Prion. 2019 Jan;13(1):13-20. doi: 10.1080/19336896.2018.1545525. Epub 2018 Nov 14.
An 83-year-old Japanese man presented with gait disturbance followed by rapidly-progressive cognitive impairment. Magnetic resonance diffusion-weighted images showed extensive hyperintense regions in the cerebral cortex. Four weeks after symptom onset, myoclonus appeared, and the patient developed difficulty swallowing; intravenous peripheral continuous infusions without vitamin supplementation were administered during the last two months of the patient's life.

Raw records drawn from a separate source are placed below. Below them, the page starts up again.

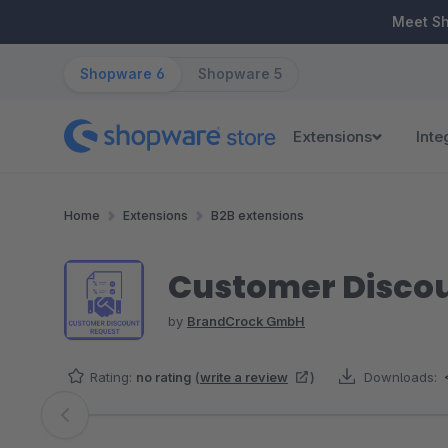
ip to main content
Skip to search
Skip to main navigation
Meet S
Shopware 6
Shopware 5
Extensions
Inte
Home
Extensions
B2B extensions
Customer Disco
by
BrandCrock GmbH
Rating:
no rating
(
write a review
)
Downloads:
Skip image gallery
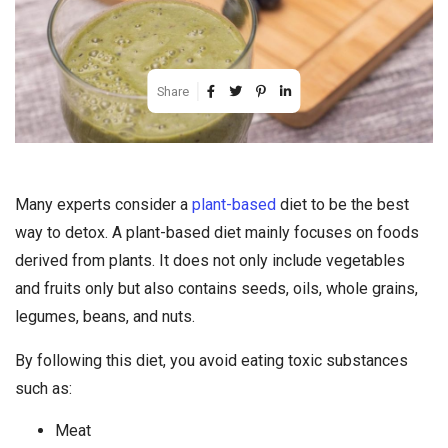
Share
Many experts consider a
plant-based
diet to be the best
way to detox. A plant-based diet mainly focuses on foods
derived from plants. It does not only include vegetables
and fruits only but also contains seeds, oils, whole grains,
legumes, beans, and nuts.
By following this diet, you avoid eating toxic substances
such as:
Meat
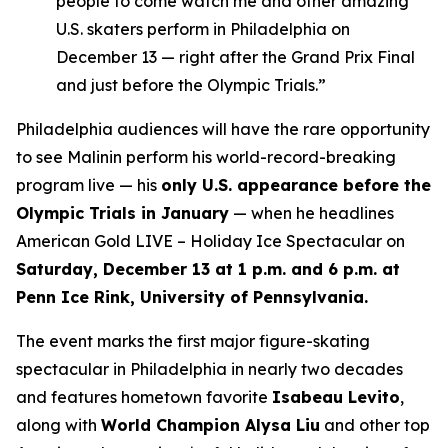
people to come watch me and other amazing
U.S. skaters perform in Philadelphia on
December 13 — right after the Grand Prix Final
and just before the Olympic Trials.”
Philadelphia audiences will have the rare opportunity
to see Malinin perform his world-record-breaking
program live — his
only U.S. appearance before the
Olympic Trials in January
— when he headlines
American Gold LIVE – Holiday Ice Spectacular
on
Saturday, December 13 at 1 p.m. and 6 p.m. at
Penn Ice Rink, University of Pennsylvania.
The event marks the first major figure-skating
spectacular in Philadelphia in nearly two decades
and features hometown favorite
Isabeau Levito
,
along with
World Champion Alysa Liu
and other top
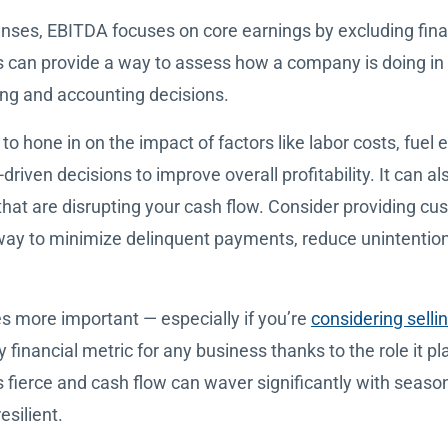
penses, EBITDA focuses on core earnings by excluding fi
is can provide a way to assess how a company is doing in
ing and accounting decisions.
 hone in on the impact of factors like labor costs, fuel e
riven decisions to improve overall profitability. It can al
at are disrupting your cash flow. Consider providing cus
 way to minimize delinquent payments, reduce unintenti
 more important — especially if you’re
considering selli
y financial metric for any business thanks to the role it pl
s fierce and cash flow can waver significantly with seaso
silient.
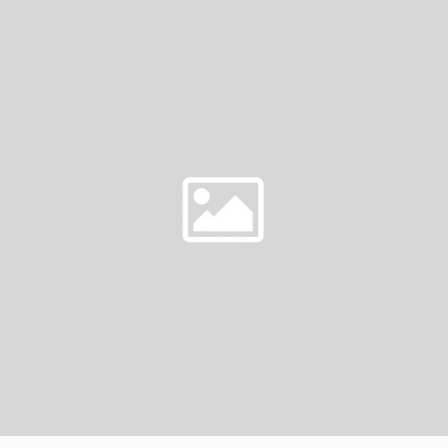
AT
CIRCLE
CITY
IN
…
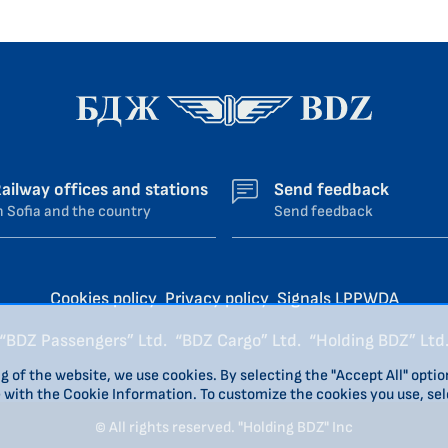
ailway offices and stations
Send feedback
n Sofia and the country
Send feedback
Cookies policy
Privacy policy
Signals LPPWDA
“BDZ Passengers” Ltd.
“BDZ Cargo” Ltd.
“Holding BDZ” Ltd
g of the website, we use cookies. By selecting the "Accept All" optio
e with the Cookie Information. To customize the cookies you use, sel
© All rights reserved. "Holding BDZ" Inc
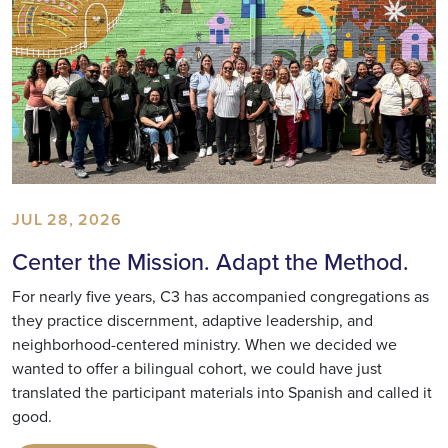
JUL 28, 2026
Center the Mission. Adapt the Method.
For nearly five years, C3 has accompanied congregations as
they practice discernment, adaptive leadership, and
neighborhood-centered ministry. When we decided we
wanted to offer a bilingual cohort, we could have just
translated the participant materials into Spanish and called it
good.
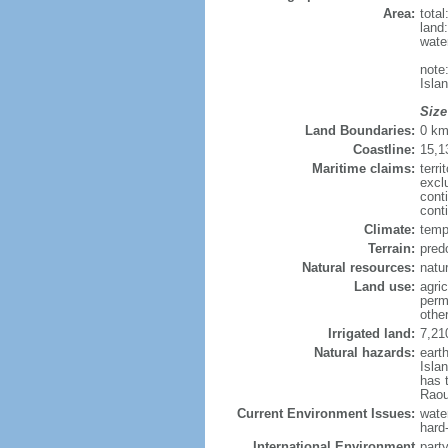
Area:
tota
land
wate
note
Isla
Size
Land Boundaries:
0 k
Coastline:
15,1
Maritime claims:
terri
excl
cont
cont
Climate:
temp
Terrain:
pred
Natural resources:
natur
Land use:
agric
perm
othe
Irrigated land:
7,21
Natural hazards:
eart
Isla
has 
Raou
Current Environment Issues:
water
hard
International Environment
part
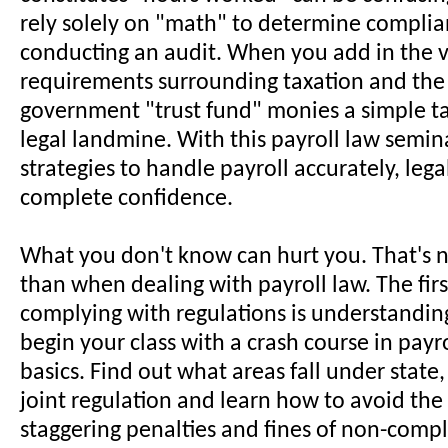
rely solely on "math" to determine compli
conducting an audit. When you add in the v
requirements surrounding taxation and the
government "trust fund" monies a simple ta
legal landmine. With this payroll law semina
strategies to handle payroll accurately, lega
complete confidence.
What you don't know can hurt you. That's 
than when dealing with payroll law. The firs
complying with regulations is understanding
begin your class with a crash course in payro
basics. Find out what areas fall under state,
joint regulation and learn how to avoid the
staggering penalties and fines of non-compl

The patient reached the akinetic mutism state and died 12 weeks after symptom onset due to sepsis. The brain weighed 940 g and showed general cerebral atrophy. Extensive spongiform change were observed in the cerebral cortex, striatum, thalamus, and cerebellar cortex, but gliosis was generally mild. Numerous newly-developed hemorrhage foci were observed in the mammillary body, the areas adjacent to the third and fourth ventricles, and the periaqueduct of the midbrain; however, proliferation of capillaries and endothelium and collections of macrophages were relatively inconspicuous. These findings suggested comorbidity with the acute stage of Wernicke encephalopathy (WE). Immunostaining showed extensive diffuse synaptic-type prion protein deposition in the gray matter. According to the neuropathological, genetic, and molecular findings, the present case was finally diagnosed as MM1-type sporadic Creutzfeldt-Jakob disease (CJD) with WE. We should remain alert to the diagnosis of WE when CJD is suspected, and it is necessary to consider the complications of both diseases. This report emphasizes the importance of pathological investigations for the diagnosis of CJD, WE, and the coexistence of both.
一名83岁的日本男性出现步态障碍,随后迅速出现进行性认知障碍。磁共振扩散加权成像显示大脑皮层有广泛的高信号区域。症状出现四周后,出现肌阵挛,患者出现吞咽困难;在患者生命的最后两个月,在未补充维生素的情况下进行了静脉外周持续输注。患者进入运动不能性缄默状态,症状出现12周后因败血症死亡。大脑重量为940克,显示出一般性脑萎缩。在大脑皮层、纹状体、丘脑和小脑皮层观察到广泛的海绵状改变,但胶质细胞增生一般较轻。在乳头体、第三和第四脑室相邻区域以及中脑导水管周围观察到大量新出现的出血灶;然而,毛细血管和内皮细胞的增殖以及巨噬细胞的聚集相对不明显。这些发现提示与韦尼克脑病(WE)急性期合并存在。免疫染色显示灰质中有广泛的弥漫性突触型朊蛋白沉积。根据神经病理学、遗传学和分子学发现,本病例最终诊断为MM1型散发性克雅氏病(CJD)合并WE。当怀疑患有CJD时,我们应警惕WE的诊断,有必要考虑两种疾病的并发症。本报告强调了病理检查对CJD、WE以及两者并存诊断的重要性。